- Puzzle & Dragons X key visual

パズドラクロス (Pazudora Kurosu)
- Genre: Adventure, fantasy
- Directed by: Hajime Kamegaki
- Produced by: Nobuyuki Hosoya Shuichi Fujimura Masashi Matsui Tetsuya Endo
- Written by: Dai Satō Story Riders
- Music by: Kousuke Yamashita
- Studio: Pierrot
- Licensed by: NA: Funimation;
- Original network: TV Tokyo, TVA, BS Japan
- Original run: July 4, 2016 – March 26, 2018
- Episodes: 89 (List of episodes)

Puzzle & Dragons X: Gods Chapter/Dragons Chapter
- Developer: GungHo Online Entertainment
- Publisher: GungHo Online Entertainment
- Music by: Akira Yamaoka; Kenji Ito; Keigo Ozaki; Yuzo Koshiro;
- Genre: Puzzle
- Platform: Nintendo 3DS
- Released: JP: July 28, 2016;

= Puzzle & Dragons X =

Game and anime television series

Puzzle & Dragons X (パズドラクロス, Pazudora Kurosu) is a spinoff of the mobile game Puzzle & Dragons for the Nintendo 3DS by GungHo Online Entertainment. It was released in two versions simultaneously on July 28, 2016; the Gods Chapter (神の章, Kami no Shō) and the Dragons Chapter (龍の章, Ryū no Shō). An anime adaptation by Pierrot aired from July 4, 2016, to March 26, 2018.

==Plot==
The story takes place in a fantasy world inhabited by humans, dragonoids and monsters, who live in relative harmony. There are also Drops, spherical objects from the planet which can power up Monsters. Humans and dragonoids can become Dragon Callers if they have the ability to see the Drops, which allows them to form bonds with Monsters. Currently, the planet is experiencing Drop Impacts, phenomena where a large amount of Drops are suddenly generated in a single area and can spread, affecting the area and causing Monsters to go berserk. One of the main duties of Dragon Callers is to stop Drop Impacts by stabilizing the Drop distribution.

The plot follows Ace, who aspires to become a Dragon Caller like his father King, who has gone missing. His journey begins when he begins to see the Drops and finds an egg of a Tamadra, an almost extinct species. Soon after, he moves to Dragoza, a region that once belonged to the dragonoids, but is now home to many Dragon Callers. Over the course of the series, he befriends Charo, Tiger, and other Dragon Callers and encounters the Ancients, hybrids of dragonoids and humans who are leaders watching over the six regions of Dragoza, and Lance, a dragonoid and a Dragon Caller who believes the dragonoids will save the planet.
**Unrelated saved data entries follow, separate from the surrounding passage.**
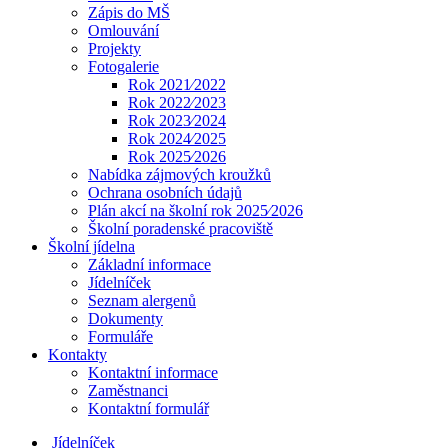
Zápis do MŠ
Omlouvání
Projekty
Fotogalerie
Rok 2021⁄2022
Rok 2022⁄2023
Rok 2023⁄2024
Rok 2024⁄2025
Rok 2025⁄2026
Nabídka zájmových kroužků
Ochrana osobních údajů
Plán akcí na školní rok 2025⁄2026
Školní poradenské pracoviště
Školní jídelna
Základní informace
Jídelníček
Seznam alergenů
Dokumenty
Formuláře
Kontakty
Kontaktní informace
Zaměstnanci
Kontaktní formulář
Jídelníček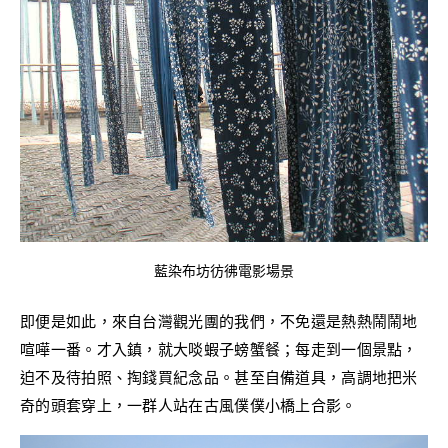
藍染布坊彷彿電影場景
即便是如此，來自台灣觀光團的我們，不免還是熱熱鬧鬧地
喧嘩一番。才入鎮，就大啖蝦子螃蟹餐；每走到一個景點，
迫不及待拍照、掏錢買紀念品。甚至自備道具，高調地把米
奇的頭套穿上，一群人站在古風僕僕小橋上合影。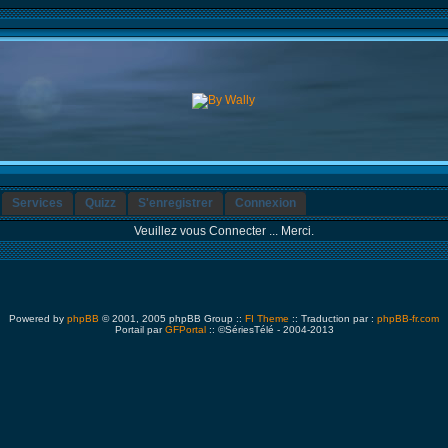
Services
Quizz
S'enregistrer
Connexion
Veuillez vous Connecter ... Merci.
Powered by
phpBB
© 2001, 2005 phpBB Group ::
FI Theme
:: Traduction par :
phpBB-fr.com
Portail par
GFPortal
:: ©SériesTélé - 2004-2013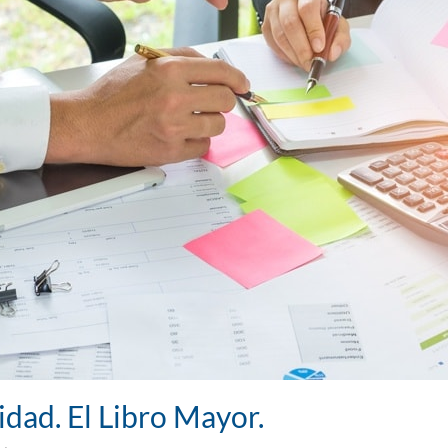
dad. El Libro Mayor.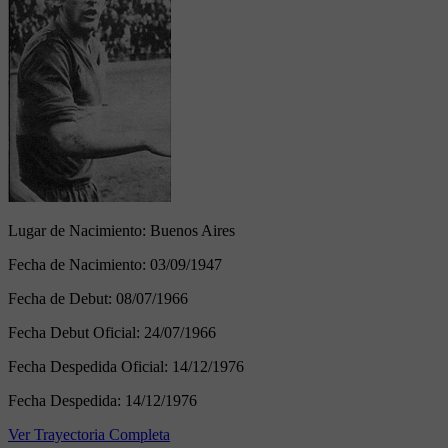
Lugar de Nacimiento:
Buenos Aires
Fecha de Nacimiento:
03/09/1947
Fecha de Debut:
08/07/1966
Fecha Debut Oficial:
24/07/1966
Fecha Despedida Oficial:
14/12/1976
Fecha Despedida:
14/12/1976
Ver Trayectoria Completa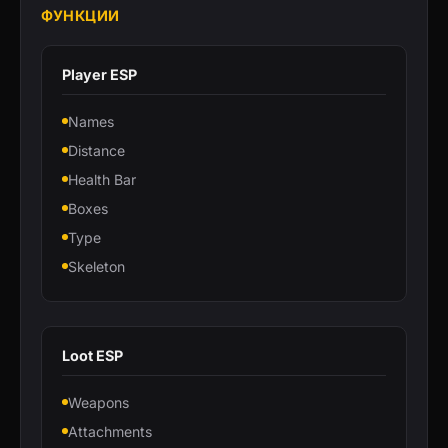
ФУНКЦИИ
Player ESP
Names
Distance
Health Bar
Boxes
Type
Skeleton
Loot ESP
Weapons
Attachments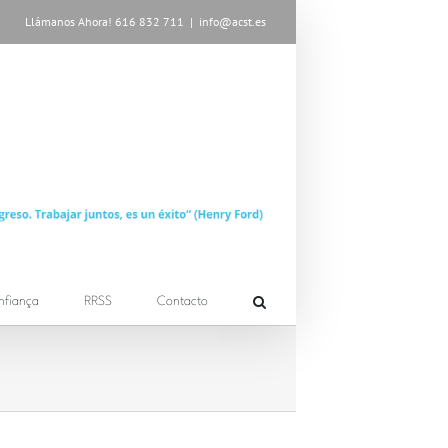
Llámanos Ahora! 616 832 711
|
info@acst.es
nfiança
RRSS
Contacto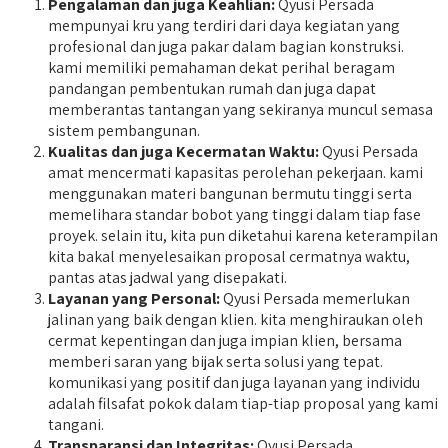
Pengalaman dan juga Keahlian:
Qyusi Persada
mempunyai kru yang terdiri dari daya kegiatan yang
profesional dan juga pakar dalam bagian konstruksi.
kami memiliki pemahaman dekat perihal beragam
pandangan pembentukan rumah dan juga dapat
memberantas tantangan yang sekiranya muncul semasa
sistem pembangunan.
Kualitas dan juga Kecermatan Waktu:
Qyusi Persada
amat mencermati kapasitas perolehan pekerjaan. kami
menggunakan materi bangunan bermutu tinggi serta
memelihara standar bobot yang tinggi dalam tiap fase
proyek. selain itu, kita pun diketahui karena keterampilan
kita bakal menyelesaikan proposal cermatnya waktu,
pantas atas jadwal yang disepakati.
Layanan yang Personal:
Qyusi Persada memerlukan
jalinan yang baik dengan klien. kita menghiraukan oleh
cermat kepentingan dan juga impian klien, bersama
memberi saran yang bijak serta solusi yang tepat.
komunikasi yang positif dan juga layanan yang individu
adalah filsafat pokok dalam tiap-tiap proposal yang kami
tangani.
Transparansi dan Integritas:
Qyusi Persada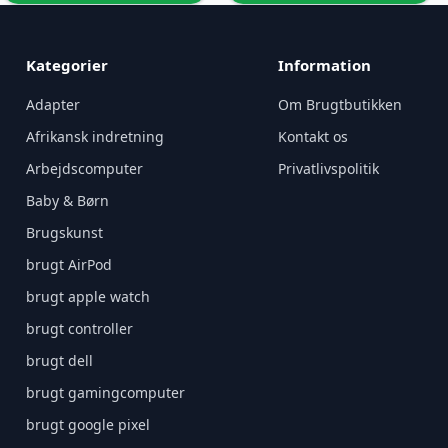
Kategorier
Information
Adapter
Om Brugtbutikken
Afrikansk indretning
Kontakt os
Arbejdscomputer
Privatlivspolitik
Baby & Børn
Brugskunst
brugt AirPod
brugt apple watch
brugt controller
brugt dell
brugt gamingcomputer
brugt google pixel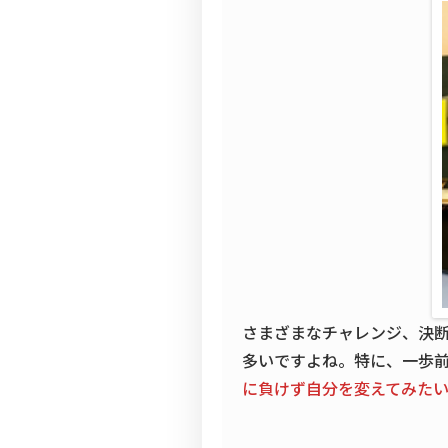
さまざまなチャレンジ、決断
多いですよね。特に、一歩
に負けず自分を変えてみた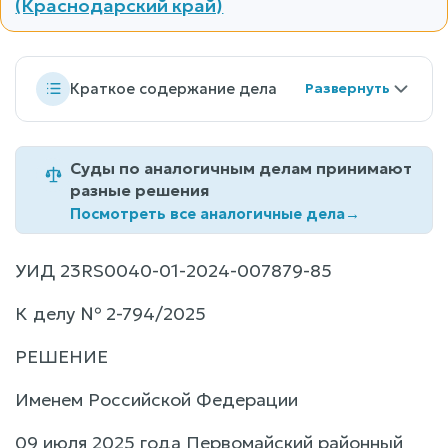
(Краснодарский край)
Краткое содержание дела
Суды по аналогичным делам принимают
разные решения
Посмотреть все аналогичные дела
→
УИД 23RS0040-01-2024-007879-85
К делу № 2-794/2025
РЕШЕНИЕ
Именем Российской Федерации
09 июля 2025 года Первомайский районный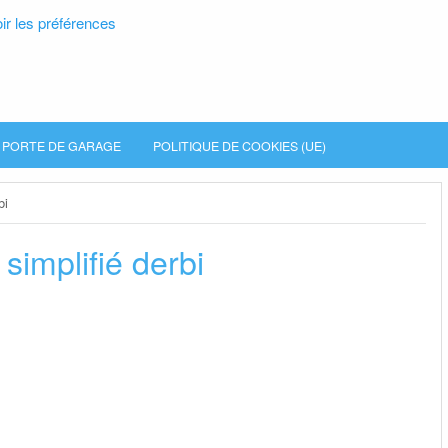
ir les préférences
PORTE DE GARAGE
POLITIQUE DE COOKIES (UE)
bi
simplifié derbi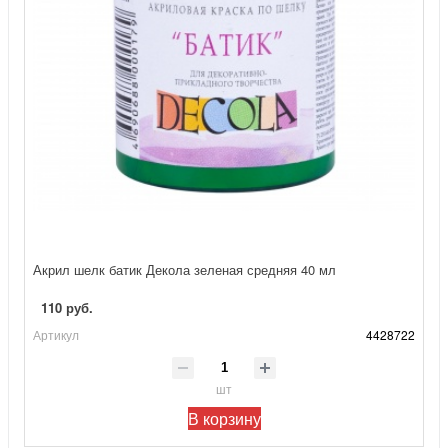
Акрил шелк батик Декола зеленая средняя 40 мл
110 руб.
Артикул
4428722
шт
В корзину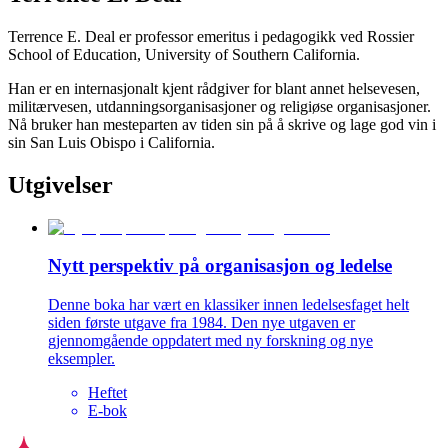
Terrence E. Deal er professor emeritus i pedagogikk ved Rossier
School of Education, University of Southern California.
Han er en internasjonalt kjent rådgiver for blant annet helsevesen,
militærvesen, utdanningsorganisasjoner og religiøse organisasjoner.
Nå bruker han mesteparten av tiden sin på å skrive og lage god vin i
sin San Luis Obispo i California.
Utgivelser
Nytt perspektiv på organisasjon og ledelse
Denne boka har vært en klassiker innen ledelsesfaget helt
siden første utgave fra 1984. Den nye utgaven er
gjennomgående oppdatert med ny forskning og nye
eksempler.
Heftet
E-bok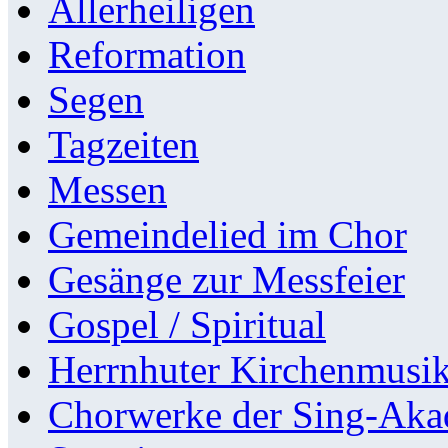
Allerheiligen
Reformation
Segen
Tagzeiten
Messen
Gemeindelied im Chor
Gesänge zur Messfeier
Gospel / Spiritual
Herrnhuter Kirchenmusi
Chorwerke der Sing-Aka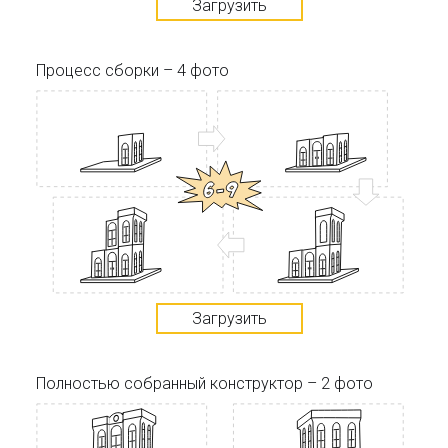
Загрузить
Процесс сборки – 4 фото
Загрузить
Полностью собранный конструктор – 2 фото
Their main goal is to uncover the cause of the Drop Impacts and save the planet; however, the dragonoids are suppressing humans, believing that only they can inhabit Dragoza and become Dragon Callers, and the only ones who can save the planet.

==Characters==
===Main characters===
- Ace (エース, Ēsu)

He is the son of Rena and King, who went missing prior to the events of the series, and aspires to be a Dragon Caller like him. He is kindhearted and values justice, and initially does not get along with Lance, respecting him but calling him a "show-off" early on in the series. However, over the course of the series, his powers grow stronger and he becomes able to fight on par with Lance. He has dragonoid blood through his grandmother, giving him the ability to fuse with his monsters to become stronger. In this form, he is shown to have a red left eye. Initially, he is unable to control his power and goes berserk, but later on becomes able to control it to an extent. His monsters are Tamazo, Ouka, Mystic Dark Knight, which evolves to Dark Dragon Knight, Blue Troll, White Dragon, Leviathian and Brave X Dragon, which he obtains from King. He has three Soul Armours - Ancient Dragon Knight, Horus, and Ra.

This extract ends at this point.